The Pictures to Prove It

Ratting out someone, even a creep who really deserves the exposure, is not usually done before an adoring throng, but furtively, behind closed doors—because people generally despise snitches. When Vanity Fair magazine revealed former FBI agent Mark Felt as “Deep Throat” last fall, old passions flared anew. Virtually everyone, even those who defended Richard Nixon to the bitter end, conceded that Felt did the country a service by helping expose serious lawbreaking at the highest levels of government. Yet many of the same people cannot bring themselves to call Felt a hero, because he snitched.

Our collective aversion to snitching explains why Minneapolitans reacted with palpable resentment to “photo cops”—cameras placed at intersections notorious for red-light running—and cheered when Hennepin County District Court Judge Mark Wernick, in City of Minneapolis v. Daniel Kuhlman, said that Minneapolis failed to use them legally. Kuhlman, who received a photo cop ticket for running a red light, hired attorney Howard Bass to fight it because, according to Kuhlman, he was not driving his car at the time.
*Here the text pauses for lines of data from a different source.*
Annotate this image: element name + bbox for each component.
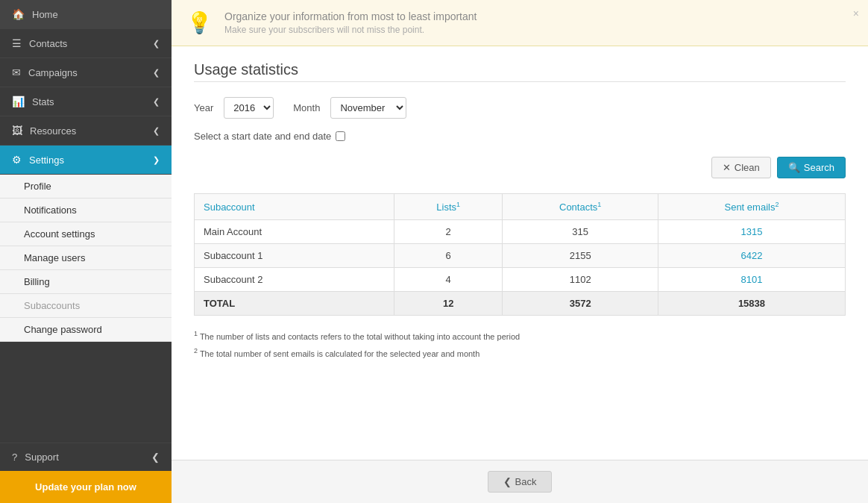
info-banner: 💡 Organize your information from most to… [172,0,868,46]
stats-table: Subaccount Lists1 Contacts1 Sent emails2… [194,193,846,316]
sent-value: 8101 [658,268,845,292]
sidebar-subitem-billing[interactable]: Billing [0,270,172,294]
sidebar-label-home: Home [32,9,58,20]
chevron-right-icon: ❮ [153,39,160,49]
sidebar: 🏠 Home ☰ Contacts ❮ ✉ Campaigns ❮ 📊 Stat… [0,0,172,503]
total-lists: 12 [394,292,502,316]
search-icon: 🔍 [788,162,800,173]
support-icon: ? [12,452,17,463]
col-header-lists: Lists1 [394,194,502,220]
stats-icon: 📊 [12,96,25,107]
date-range-checkbox[interactable] [336,131,345,141]
total-row: TOTAL 12 3572 15838 [195,292,846,316]
sent-value: 6422 [658,244,845,268]
resources-icon: 🖼 [12,125,22,137]
banner-title: Organize your information from most to l… [224,10,477,22]
banner-text: Organize your information from most to l… [224,10,477,35]
table-row: Subaccount 1 6 2155 6422 [195,244,846,268]
filter-row: Year 2016 2015 2014 Month January Februa… [194,97,846,119]
contacts-value: 2155 [503,244,658,268]
month-select[interactable]: January February March April May June Ju… [330,97,406,119]
banner-subtitle: Make sure your subscribers will not miss… [224,25,477,35]
lists-value: 6 [394,244,502,268]
page-content: Usage statistics Year 2016 2015 2014 Mon… [172,46,868,391]
date-range-label: Select a start date and end date [194,131,331,142]
sidebar-item-home[interactable]: 🏠 Home [0,0,172,29]
home-icon: 🏠 [12,8,25,20]
sidebar-subitem-subaccounts: Subaccounts [0,294,172,318]
sidebar-label-settings: Settings [29,154,64,166]
chevron-right-icon: ❮ [151,452,160,463]
sidebar-label-contacts: Contacts [29,38,67,49]
sidebar-label-support: Support [25,452,59,463]
total-label: TOTAL [195,292,394,316]
campaigns-icon: ✉ [12,66,21,78]
col-header-sent-emails: Sent emails2 [658,194,845,220]
search-button[interactable]: 🔍 Search [777,157,846,178]
subaccount-name: Main Account [195,220,394,244]
sidebar-subitem-profile[interactable]: Profile [0,175,172,199]
total-sent: 15838 [658,292,845,316]
chevron-left-icon: ❮ [503,476,512,487]
subaccount-name: Subaccount 1 [195,244,394,268]
sidebar-item-campaigns[interactable]: ✉ Campaigns ❮ [0,58,172,87]
year-select[interactable]: 2016 2015 2014 [224,97,274,119]
sidebar-item-resources[interactable]: 🖼 Resources ❮ [0,116,172,146]
date-range-row: Select a start date and end date [194,131,846,142]
table-row: Subaccount 2 4 1102 8101 [195,268,846,292]
title-divider [194,81,846,82]
clean-button[interactable]: ✕ Clean [711,157,771,178]
sidebar-label-resources: Resources [30,125,76,137]
sidebar-label-stats: Stats [32,96,54,107]
sidebar-subitem-change-password[interactable]: Change password [0,318,172,342]
times-icon: ✕ [723,162,731,173]
sidebar-bottom: ? Support ❮ Update your plan now [0,443,172,503]
table-row: Main Account 2 315 1315 [195,220,846,244]
back-section: ❮ Back [172,460,868,503]
sidebar-label-campaigns: Campaigns [28,67,78,78]
sidebar-subitem-notifications[interactable]: Notifications [0,199,172,222]
sidebar-item-settings[interactable]: ⚙ Settings ❯ [0,146,172,175]
chevron-down-icon: ❯ [153,155,160,165]
main-content: 💡 Organize your information from most to… [172,0,868,503]
action-row: ✕ Clean 🔍 Search [194,157,846,178]
lists-value: 2 [394,220,502,244]
total-contacts: 3572 [503,292,658,316]
chevron-right-icon: ❮ [153,97,160,107]
page-title: Usage statistics [194,61,846,78]
footnote-2: 2 The total number of sent emails is cal… [194,345,846,361]
sidebar-subitem-account-settings[interactable]: Account settings [0,222,172,246]
update-plan-button[interactable]: Update your plan now [0,471,172,503]
year-label: Year [194,102,213,113]
col-header-contacts: Contacts1 [503,194,658,220]
chevron-right-icon: ❮ [153,126,160,136]
lists-value: 4 [394,268,502,292]
col-header-subaccount: Subaccount [195,194,394,220]
subaccount-name: Subaccount 2 [195,268,394,292]
contacts-value: 315 [503,220,658,244]
footnote-1: 1 The number of lists and contacts refer… [194,328,846,344]
lightbulb-icon: 💡 [186,10,213,35]
chevron-right-icon: ❮ [153,68,160,78]
contacts-icon: ☰ [12,37,22,49]
sidebar-item-support[interactable]: ? Support ❮ [0,443,172,471]
sent-value: 1315 [658,220,845,244]
footnotes: 1 The number of lists and contacts refer… [194,328,846,361]
month-label: Month [293,102,320,113]
back-button[interactable]: ❮ Back [488,471,553,493]
sidebar-item-contacts[interactable]: ☰ Contacts ❮ [0,29,172,58]
settings-subitems: Profile Notifications Account settings M… [0,175,172,342]
sidebar-subitem-manage-users[interactable]: Manage users [0,246,172,270]
sidebar-item-stats[interactable]: 📊 Stats ❮ [0,87,172,116]
contacts-value: 1102 [503,268,658,292]
banner-close-button[interactable]: × [853,7,859,19]
settings-icon: ⚙ [12,154,22,166]
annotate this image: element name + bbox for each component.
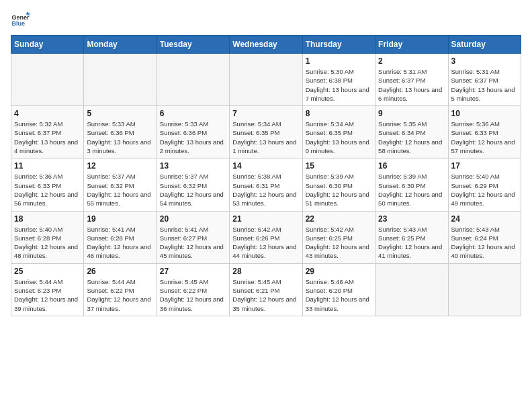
day-number: 3 [451,56,518,66]
day-number: 18 [14,214,81,224]
day-info: Sunrise: 5:43 AM Sunset: 6:25 PM Dayligh… [378,225,445,261]
day-info: Sunrise: 5:34 AM Sunset: 6:35 PM Dayligh… [306,120,372,155]
week-row-0: 1Sunrise: 5:30 AM Sunset: 6:38 PM Daylig… [11,54,521,106]
calendar-cell: 23Sunrise: 5:43 AM Sunset: 6:25 PM Dayli… [375,211,448,263]
calendar-cell: 29Sunrise: 5:46 AM Sunset: 6:20 PM Dayli… [302,263,375,316]
day-number: 9 [378,109,445,118]
weekday-header-wednesday: Wednesday [230,36,302,54]
calendar-cell: 21Sunrise: 5:42 AM Sunset: 6:26 PM Dayli… [230,211,302,263]
day-number: 19 [87,214,153,224]
calendar-table: SundayMondayTuesdayWednesdayThursdayFrid… [11,35,521,316]
day-number: 12 [87,161,153,171]
calendar-cell: 1Sunrise: 5:30 AM Sunset: 6:38 PM Daylig… [302,54,375,106]
day-number: 5 [87,109,153,118]
day-info: Sunrise: 5:41 AM Sunset: 6:28 PM Dayligh… [87,225,153,261]
day-info: Sunrise: 5:36 AM Sunset: 6:33 PM Dayligh… [451,120,518,155]
day-number: 21 [232,214,299,224]
week-row-3: 18Sunrise: 5:40 AM Sunset: 6:28 PM Dayli… [11,211,521,263]
calendar-cell: 24Sunrise: 5:43 AM Sunset: 6:24 PM Dayli… [448,211,521,263]
weekday-header-monday: Monday [84,36,157,54]
logo-icon: General Blue [11,11,30,30]
calendar-cell: 27Sunrise: 5:45 AM Sunset: 6:22 PM Dayli… [157,263,229,316]
calendar-cell [230,54,302,106]
calendar-cell: 18Sunrise: 5:40 AM Sunset: 6:28 PM Dayli… [11,211,84,263]
day-info: Sunrise: 5:40 AM Sunset: 6:29 PM Dayligh… [451,172,518,208]
svg-text:Blue: Blue [11,20,25,27]
page-header: General Blue [11,11,521,30]
week-row-2: 11Sunrise: 5:36 AM Sunset: 6:33 PM Dayli… [11,158,521,211]
calendar-cell: 17Sunrise: 5:40 AM Sunset: 6:29 PM Dayli… [448,158,521,211]
calendar-cell [11,54,84,106]
calendar-cell: 9Sunrise: 5:35 AM Sunset: 6:34 PM Daylig… [375,106,448,158]
calendar-cell: 11Sunrise: 5:36 AM Sunset: 6:33 PM Dayli… [11,158,84,211]
calendar-cell: 6Sunrise: 5:33 AM Sunset: 6:36 PM Daylig… [157,106,229,158]
calendar-cell: 19Sunrise: 5:41 AM Sunset: 6:28 PM Dayli… [84,211,157,263]
weekday-header-row: SundayMondayTuesdayWednesdayThursdayFrid… [11,36,521,54]
day-number: 4 [14,109,81,118]
weekday-header-thursday: Thursday [302,36,375,54]
day-number: 27 [160,267,226,276]
day-info: Sunrise: 5:30 AM Sunset: 6:38 PM Dayligh… [306,67,372,103]
day-number: 25 [14,267,81,276]
day-info: Sunrise: 5:38 AM Sunset: 6:31 PM Dayligh… [232,172,299,208]
day-number: 10 [451,109,518,118]
svg-text:General: General [11,14,30,21]
calendar-cell: 2Sunrise: 5:31 AM Sunset: 6:37 PM Daylig… [375,54,448,106]
day-number: 11 [14,161,81,171]
day-info: Sunrise: 5:42 AM Sunset: 6:25 PM Dayligh… [306,225,372,261]
day-number: 13 [160,161,226,171]
day-number: 8 [306,109,372,118]
calendar-body: 1Sunrise: 5:30 AM Sunset: 6:38 PM Daylig… [11,54,521,316]
day-info: Sunrise: 5:46 AM Sunset: 6:20 PM Dayligh… [306,277,372,313]
calendar-cell: 15Sunrise: 5:39 AM Sunset: 6:30 PM Dayli… [302,158,375,211]
day-number: 28 [232,267,299,276]
logo: General Blue [11,11,30,30]
day-info: Sunrise: 5:44 AM Sunset: 6:23 PM Dayligh… [14,277,81,313]
calendar-cell: 16Sunrise: 5:39 AM Sunset: 6:30 PM Dayli… [375,158,448,211]
day-info: Sunrise: 5:37 AM Sunset: 6:32 PM Dayligh… [160,172,226,208]
day-number: 29 [306,267,372,276]
calendar-cell: 5Sunrise: 5:33 AM Sunset: 6:36 PM Daylig… [84,106,157,158]
calendar-cell: 7Sunrise: 5:34 AM Sunset: 6:35 PM Daylig… [230,106,302,158]
day-info: Sunrise: 5:35 AM Sunset: 6:34 PM Dayligh… [378,120,445,155]
day-info: Sunrise: 5:45 AM Sunset: 6:22 PM Dayligh… [160,277,226,313]
day-number: 17 [451,161,518,171]
calendar-cell: 20Sunrise: 5:41 AM Sunset: 6:27 PM Dayli… [157,211,229,263]
calendar-cell: 28Sunrise: 5:45 AM Sunset: 6:21 PM Dayli… [230,263,302,316]
weekday-header-friday: Friday [375,36,448,54]
day-number: 22 [306,214,372,224]
calendar-cell [448,263,521,316]
day-number: 6 [160,109,226,118]
calendar-cell: 4Sunrise: 5:32 AM Sunset: 6:37 PM Daylig… [11,106,84,158]
day-info: Sunrise: 5:36 AM Sunset: 6:33 PM Dayligh… [14,172,81,208]
day-info: Sunrise: 5:42 AM Sunset: 6:26 PM Dayligh… [232,225,299,261]
day-info: Sunrise: 5:31 AM Sunset: 6:37 PM Dayligh… [451,67,518,103]
day-info: Sunrise: 5:41 AM Sunset: 6:27 PM Dayligh… [160,225,226,261]
day-number: 26 [87,267,153,276]
day-number: 2 [378,56,445,66]
calendar-cell: 13Sunrise: 5:37 AM Sunset: 6:32 PM Dayli… [157,158,229,211]
calendar-cell: 14Sunrise: 5:38 AM Sunset: 6:31 PM Dayli… [230,158,302,211]
calendar-cell: 3Sunrise: 5:31 AM Sunset: 6:37 PM Daylig… [448,54,521,106]
calendar-cell: 22Sunrise: 5:42 AM Sunset: 6:25 PM Dayli… [302,211,375,263]
day-number: 1 [306,56,372,66]
calendar-cell [84,54,157,106]
calendar-cell: 12Sunrise: 5:37 AM Sunset: 6:32 PM Dayli… [84,158,157,211]
day-info: Sunrise: 5:45 AM Sunset: 6:21 PM Dayligh… [232,277,299,313]
day-number: 15 [306,161,372,171]
day-info: Sunrise: 5:33 AM Sunset: 6:36 PM Dayligh… [87,120,153,155]
day-info: Sunrise: 5:31 AM Sunset: 6:37 PM Dayligh… [378,67,445,103]
day-info: Sunrise: 5:32 AM Sunset: 6:37 PM Dayligh… [14,120,81,155]
week-row-4: 25Sunrise: 5:44 AM Sunset: 6:23 PM Dayli… [11,263,521,316]
calendar-cell: 26Sunrise: 5:44 AM Sunset: 6:22 PM Dayli… [84,263,157,316]
day-number: 16 [378,161,445,171]
day-info: Sunrise: 5:34 AM Sunset: 6:35 PM Dayligh… [232,120,299,155]
day-number: 23 [378,214,445,224]
day-info: Sunrise: 5:33 AM Sunset: 6:36 PM Dayligh… [160,120,226,155]
day-info: Sunrise: 5:40 AM Sunset: 6:28 PM Dayligh… [14,225,81,261]
calendar-cell [157,54,229,106]
calendar-cell: 25Sunrise: 5:44 AM Sunset: 6:23 PM Dayli… [11,263,84,316]
calendar-cell: 8Sunrise: 5:34 AM Sunset: 6:35 PM Daylig… [302,106,375,158]
weekday-header-sunday: Sunday [11,36,84,54]
week-row-1: 4Sunrise: 5:32 AM Sunset: 6:37 PM Daylig… [11,106,521,158]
When photo cops were installed last summer, many of us railed against them as another Big Brother encroachment on our right to ride anonymously along life’s freeways. No one seriously disputes that the photo cops have significantly reduced red-light running—according to some reports, by close to twenty percent—at the dozen or so intersections where they were installed. And, in these dire, budget-crunched times, the photo cops helped generate close to a million dollars in revenue for cash-strapped Minneapolis. But what mattered, and what ticked off so many people, was that the photo cops never blinked. They were invariably right, and just like a true snitch, they hid behind the protective cloak of anonymity.
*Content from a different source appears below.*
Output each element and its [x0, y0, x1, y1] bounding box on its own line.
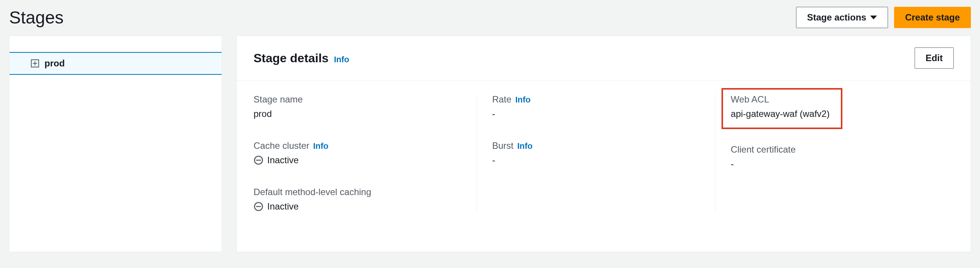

While the technology behind the photo cop is state of the art, the concept was simple and logical. Cars running lights were photographed; the driver was identified by license plate number and received a ticket in the mail along with “the evidence”—a series of photographs showing the car in its compromising position. The ticketee was presumed guilty and typically fined $164 for the violation, unless he could prove (1) he no longer owned the car; (2) the car was stolen at the time of the violation; or (3) he was not driving the car at the time of the violation—in which case he must “nominate” (i.e. rat out) the actual driver.
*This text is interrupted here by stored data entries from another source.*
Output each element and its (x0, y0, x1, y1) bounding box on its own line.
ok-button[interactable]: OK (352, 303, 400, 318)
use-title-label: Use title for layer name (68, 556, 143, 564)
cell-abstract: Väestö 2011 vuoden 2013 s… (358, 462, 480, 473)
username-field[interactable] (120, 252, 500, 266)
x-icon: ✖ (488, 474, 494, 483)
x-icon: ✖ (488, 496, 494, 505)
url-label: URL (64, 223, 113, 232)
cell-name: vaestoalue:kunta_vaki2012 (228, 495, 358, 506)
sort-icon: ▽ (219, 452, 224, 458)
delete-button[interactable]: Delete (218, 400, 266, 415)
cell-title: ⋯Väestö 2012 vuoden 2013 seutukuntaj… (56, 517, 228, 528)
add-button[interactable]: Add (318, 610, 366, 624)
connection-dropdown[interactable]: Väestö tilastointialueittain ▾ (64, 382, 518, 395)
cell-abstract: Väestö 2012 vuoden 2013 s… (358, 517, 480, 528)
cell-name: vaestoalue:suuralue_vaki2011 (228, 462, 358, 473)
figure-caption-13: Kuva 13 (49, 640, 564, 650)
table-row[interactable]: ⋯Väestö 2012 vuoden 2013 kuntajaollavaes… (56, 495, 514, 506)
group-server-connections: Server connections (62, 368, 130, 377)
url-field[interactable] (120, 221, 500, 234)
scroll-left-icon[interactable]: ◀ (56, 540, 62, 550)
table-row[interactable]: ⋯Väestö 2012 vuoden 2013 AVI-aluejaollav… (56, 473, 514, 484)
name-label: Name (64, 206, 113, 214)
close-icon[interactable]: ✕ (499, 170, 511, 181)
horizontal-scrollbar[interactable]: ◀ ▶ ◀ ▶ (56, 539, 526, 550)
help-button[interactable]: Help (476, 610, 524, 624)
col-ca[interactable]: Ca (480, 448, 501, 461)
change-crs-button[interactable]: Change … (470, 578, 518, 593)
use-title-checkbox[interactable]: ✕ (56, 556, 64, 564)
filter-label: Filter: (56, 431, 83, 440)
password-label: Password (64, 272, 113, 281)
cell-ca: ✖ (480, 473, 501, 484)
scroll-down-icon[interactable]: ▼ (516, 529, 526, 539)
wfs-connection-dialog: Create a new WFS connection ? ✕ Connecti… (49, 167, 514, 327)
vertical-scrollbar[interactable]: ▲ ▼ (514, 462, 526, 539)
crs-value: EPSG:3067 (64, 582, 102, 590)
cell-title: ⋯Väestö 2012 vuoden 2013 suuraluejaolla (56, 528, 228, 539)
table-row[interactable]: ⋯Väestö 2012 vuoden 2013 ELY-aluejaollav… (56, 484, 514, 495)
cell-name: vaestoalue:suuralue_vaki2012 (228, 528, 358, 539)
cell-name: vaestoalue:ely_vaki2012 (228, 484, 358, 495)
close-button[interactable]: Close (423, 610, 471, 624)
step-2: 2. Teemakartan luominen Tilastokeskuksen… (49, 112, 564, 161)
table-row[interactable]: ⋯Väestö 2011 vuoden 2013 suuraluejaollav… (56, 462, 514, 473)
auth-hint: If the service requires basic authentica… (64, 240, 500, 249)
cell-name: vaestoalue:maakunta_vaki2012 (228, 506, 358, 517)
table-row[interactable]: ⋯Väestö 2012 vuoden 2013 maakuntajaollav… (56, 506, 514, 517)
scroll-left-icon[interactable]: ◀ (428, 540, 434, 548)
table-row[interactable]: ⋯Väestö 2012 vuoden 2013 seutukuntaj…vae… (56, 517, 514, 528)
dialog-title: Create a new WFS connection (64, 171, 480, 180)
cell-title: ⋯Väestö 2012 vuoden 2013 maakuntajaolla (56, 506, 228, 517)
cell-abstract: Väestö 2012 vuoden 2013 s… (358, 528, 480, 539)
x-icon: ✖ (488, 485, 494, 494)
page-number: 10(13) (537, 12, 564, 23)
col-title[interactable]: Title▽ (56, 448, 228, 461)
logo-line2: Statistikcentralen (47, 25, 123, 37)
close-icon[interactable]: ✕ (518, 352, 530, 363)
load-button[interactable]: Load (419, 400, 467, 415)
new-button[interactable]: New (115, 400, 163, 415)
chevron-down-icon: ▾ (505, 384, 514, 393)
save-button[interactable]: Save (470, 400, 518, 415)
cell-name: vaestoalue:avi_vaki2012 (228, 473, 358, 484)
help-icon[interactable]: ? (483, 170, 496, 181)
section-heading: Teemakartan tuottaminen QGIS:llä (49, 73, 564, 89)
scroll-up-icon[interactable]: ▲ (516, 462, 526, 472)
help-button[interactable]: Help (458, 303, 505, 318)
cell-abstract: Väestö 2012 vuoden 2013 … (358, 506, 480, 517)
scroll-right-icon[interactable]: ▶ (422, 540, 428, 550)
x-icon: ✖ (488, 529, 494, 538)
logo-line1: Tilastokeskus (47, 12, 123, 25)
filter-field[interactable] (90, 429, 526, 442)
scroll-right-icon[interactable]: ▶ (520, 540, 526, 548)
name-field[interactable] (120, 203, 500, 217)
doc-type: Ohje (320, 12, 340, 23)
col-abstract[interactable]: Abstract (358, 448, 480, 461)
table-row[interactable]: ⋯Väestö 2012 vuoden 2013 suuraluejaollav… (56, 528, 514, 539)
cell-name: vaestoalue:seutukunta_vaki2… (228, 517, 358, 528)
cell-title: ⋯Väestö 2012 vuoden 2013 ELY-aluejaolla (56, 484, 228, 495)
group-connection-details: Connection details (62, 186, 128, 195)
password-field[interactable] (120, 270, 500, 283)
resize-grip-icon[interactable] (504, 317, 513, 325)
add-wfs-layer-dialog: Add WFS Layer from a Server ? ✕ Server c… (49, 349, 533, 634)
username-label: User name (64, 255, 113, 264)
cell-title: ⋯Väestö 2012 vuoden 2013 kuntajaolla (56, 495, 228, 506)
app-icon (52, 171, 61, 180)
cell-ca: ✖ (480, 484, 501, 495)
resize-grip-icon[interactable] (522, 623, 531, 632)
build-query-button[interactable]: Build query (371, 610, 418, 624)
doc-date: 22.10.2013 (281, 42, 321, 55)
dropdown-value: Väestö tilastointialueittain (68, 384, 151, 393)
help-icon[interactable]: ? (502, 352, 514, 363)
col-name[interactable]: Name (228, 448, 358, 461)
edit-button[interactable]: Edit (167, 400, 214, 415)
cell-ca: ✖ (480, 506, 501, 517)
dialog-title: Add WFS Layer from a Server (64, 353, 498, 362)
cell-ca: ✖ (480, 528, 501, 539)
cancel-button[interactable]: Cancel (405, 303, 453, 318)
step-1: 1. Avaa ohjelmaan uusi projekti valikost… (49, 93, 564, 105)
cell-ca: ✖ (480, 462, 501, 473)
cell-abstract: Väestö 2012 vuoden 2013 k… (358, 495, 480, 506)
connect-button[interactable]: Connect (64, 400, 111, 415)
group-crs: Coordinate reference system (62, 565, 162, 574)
According to Judge Wernick, the problem with the Minneapolis ordinance was that it took the presumption of innocence that girds our criminal justice system and turned it on its head. Instead of the government having to prove that someone actually committed the alleged crime, it was up to the person accused to prove that he did not do it. Minnesotans accused of running a red light anywhere else in the state—even in Minneapolis, in cases where a photo cop did not do the ticketing—did not start their cases against the government in such a deep procedural hole.

Did Daniel Kuhlman run a red light on August 17, 2005? The answer to that question turns out to be irrelevant. What is really at stake in the City of Minneapolis v. Daniel Kuhlman is reaffirming who has the burden of proving the answer to that question beyond a reasonable doubt. Judge Wernick got it absolutely right: Minneapolis cannot dump that responsibility on the accused. At the same time, Wernick was careful not to unilaterally condemn this sort of law enforcement tool. Photo cops can and do work effectively and legally in places like Oregon and Delaware. Drivers snapped in those states are not charged with crimes. Instead, they pay civil fines, which usually do not place their drivers’ licenses at risk, nor leave them with the consequences of a criminal conviction—like the potential loss of one’s license and higher insurance rates.

No one likes to get caught doing things he knows are wrong. And very few people like snitches, be they human or electronic, even when they save us from our own stupidity. However, we are far less likely to resent—and may even come to grudgingly accept—electronic surveillance like photo cops if the government, in its zeal to encourage us to do the right thing, does not do it by gutting our constitutional right to be presumed innocent until proven guilty.